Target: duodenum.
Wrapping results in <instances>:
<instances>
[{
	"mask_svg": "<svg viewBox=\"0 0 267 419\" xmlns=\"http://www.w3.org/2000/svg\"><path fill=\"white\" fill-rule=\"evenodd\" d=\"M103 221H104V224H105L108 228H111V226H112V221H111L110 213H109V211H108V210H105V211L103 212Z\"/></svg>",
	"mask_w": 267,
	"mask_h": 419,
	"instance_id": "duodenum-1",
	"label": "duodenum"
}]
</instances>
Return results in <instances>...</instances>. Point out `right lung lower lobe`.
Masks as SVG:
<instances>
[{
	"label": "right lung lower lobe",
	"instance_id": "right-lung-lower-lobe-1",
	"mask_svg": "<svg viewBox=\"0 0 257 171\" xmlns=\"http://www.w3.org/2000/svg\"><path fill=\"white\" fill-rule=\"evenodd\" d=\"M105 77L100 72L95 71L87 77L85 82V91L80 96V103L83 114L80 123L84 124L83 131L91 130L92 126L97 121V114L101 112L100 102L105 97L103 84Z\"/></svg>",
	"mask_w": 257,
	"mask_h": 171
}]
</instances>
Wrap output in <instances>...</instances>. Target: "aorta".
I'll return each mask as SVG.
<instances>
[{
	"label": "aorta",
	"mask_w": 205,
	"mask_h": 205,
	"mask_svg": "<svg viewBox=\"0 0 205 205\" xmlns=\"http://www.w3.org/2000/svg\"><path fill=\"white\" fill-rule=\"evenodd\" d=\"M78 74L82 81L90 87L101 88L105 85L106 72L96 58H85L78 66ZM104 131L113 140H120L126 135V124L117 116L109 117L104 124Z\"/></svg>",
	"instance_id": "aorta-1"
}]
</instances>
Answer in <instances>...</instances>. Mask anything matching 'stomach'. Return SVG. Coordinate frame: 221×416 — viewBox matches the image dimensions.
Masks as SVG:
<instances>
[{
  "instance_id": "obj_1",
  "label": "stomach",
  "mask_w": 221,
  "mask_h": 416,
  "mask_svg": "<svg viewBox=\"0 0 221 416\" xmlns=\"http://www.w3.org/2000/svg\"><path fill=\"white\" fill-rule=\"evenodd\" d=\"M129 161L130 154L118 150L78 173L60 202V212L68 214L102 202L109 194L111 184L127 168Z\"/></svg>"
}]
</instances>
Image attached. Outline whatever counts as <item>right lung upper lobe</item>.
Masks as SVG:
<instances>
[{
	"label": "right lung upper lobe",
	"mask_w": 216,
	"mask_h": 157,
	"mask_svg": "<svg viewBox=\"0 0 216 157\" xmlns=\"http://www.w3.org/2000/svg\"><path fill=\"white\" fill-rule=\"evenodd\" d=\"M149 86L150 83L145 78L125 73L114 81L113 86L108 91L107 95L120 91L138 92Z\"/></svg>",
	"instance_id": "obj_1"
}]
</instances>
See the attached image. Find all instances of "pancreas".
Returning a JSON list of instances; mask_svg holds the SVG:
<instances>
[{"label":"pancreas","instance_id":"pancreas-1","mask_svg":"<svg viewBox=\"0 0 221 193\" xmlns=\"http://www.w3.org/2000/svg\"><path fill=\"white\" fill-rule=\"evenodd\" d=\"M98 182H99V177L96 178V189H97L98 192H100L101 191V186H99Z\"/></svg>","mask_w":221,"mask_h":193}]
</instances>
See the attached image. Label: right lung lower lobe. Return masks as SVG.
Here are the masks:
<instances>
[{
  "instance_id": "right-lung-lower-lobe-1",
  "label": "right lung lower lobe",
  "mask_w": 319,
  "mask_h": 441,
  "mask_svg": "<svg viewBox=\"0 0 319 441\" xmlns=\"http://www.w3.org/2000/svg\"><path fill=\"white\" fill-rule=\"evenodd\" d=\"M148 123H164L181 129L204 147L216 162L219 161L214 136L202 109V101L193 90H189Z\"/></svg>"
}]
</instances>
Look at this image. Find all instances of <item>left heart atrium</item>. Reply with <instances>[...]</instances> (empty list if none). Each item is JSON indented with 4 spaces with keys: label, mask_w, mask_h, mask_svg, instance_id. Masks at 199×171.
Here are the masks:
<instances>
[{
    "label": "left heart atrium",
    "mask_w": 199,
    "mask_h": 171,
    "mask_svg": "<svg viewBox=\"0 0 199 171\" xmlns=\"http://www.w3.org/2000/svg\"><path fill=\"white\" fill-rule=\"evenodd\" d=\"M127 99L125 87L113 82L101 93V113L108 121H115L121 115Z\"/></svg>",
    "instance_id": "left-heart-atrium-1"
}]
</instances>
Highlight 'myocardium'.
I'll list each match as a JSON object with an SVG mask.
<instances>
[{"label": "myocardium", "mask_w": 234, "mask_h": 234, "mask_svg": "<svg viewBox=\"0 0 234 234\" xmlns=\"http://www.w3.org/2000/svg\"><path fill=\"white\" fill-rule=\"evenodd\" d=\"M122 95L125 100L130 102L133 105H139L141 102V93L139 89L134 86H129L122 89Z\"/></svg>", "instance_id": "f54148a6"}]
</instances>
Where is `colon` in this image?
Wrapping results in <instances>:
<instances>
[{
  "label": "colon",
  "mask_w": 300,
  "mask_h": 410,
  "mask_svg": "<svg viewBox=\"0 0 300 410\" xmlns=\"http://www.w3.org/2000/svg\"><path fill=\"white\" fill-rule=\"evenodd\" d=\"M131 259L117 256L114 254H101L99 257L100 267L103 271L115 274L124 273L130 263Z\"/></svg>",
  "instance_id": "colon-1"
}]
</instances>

────

Prompt:
Retype exactly the lines from the one containing "Highlight 'myocardium'." through the end of the data. Add nothing.

Written answer:
Highlight 'myocardium'.
I'll list each match as a JSON object with an SVG mask.
<instances>
[{"label": "myocardium", "mask_w": 234, "mask_h": 234, "mask_svg": "<svg viewBox=\"0 0 234 234\" xmlns=\"http://www.w3.org/2000/svg\"><path fill=\"white\" fill-rule=\"evenodd\" d=\"M122 95L125 100L130 102L133 105H139L141 102V93L139 89L134 86H129L122 89Z\"/></svg>", "instance_id": "f54148a6"}]
</instances>
Where is `colon` in this image?
Wrapping results in <instances>:
<instances>
[{
  "label": "colon",
  "mask_w": 300,
  "mask_h": 410,
  "mask_svg": "<svg viewBox=\"0 0 300 410\" xmlns=\"http://www.w3.org/2000/svg\"><path fill=\"white\" fill-rule=\"evenodd\" d=\"M131 259L117 256L114 254H101L99 257L100 267L103 271L115 274L124 273L130 263Z\"/></svg>",
  "instance_id": "colon-1"
}]
</instances>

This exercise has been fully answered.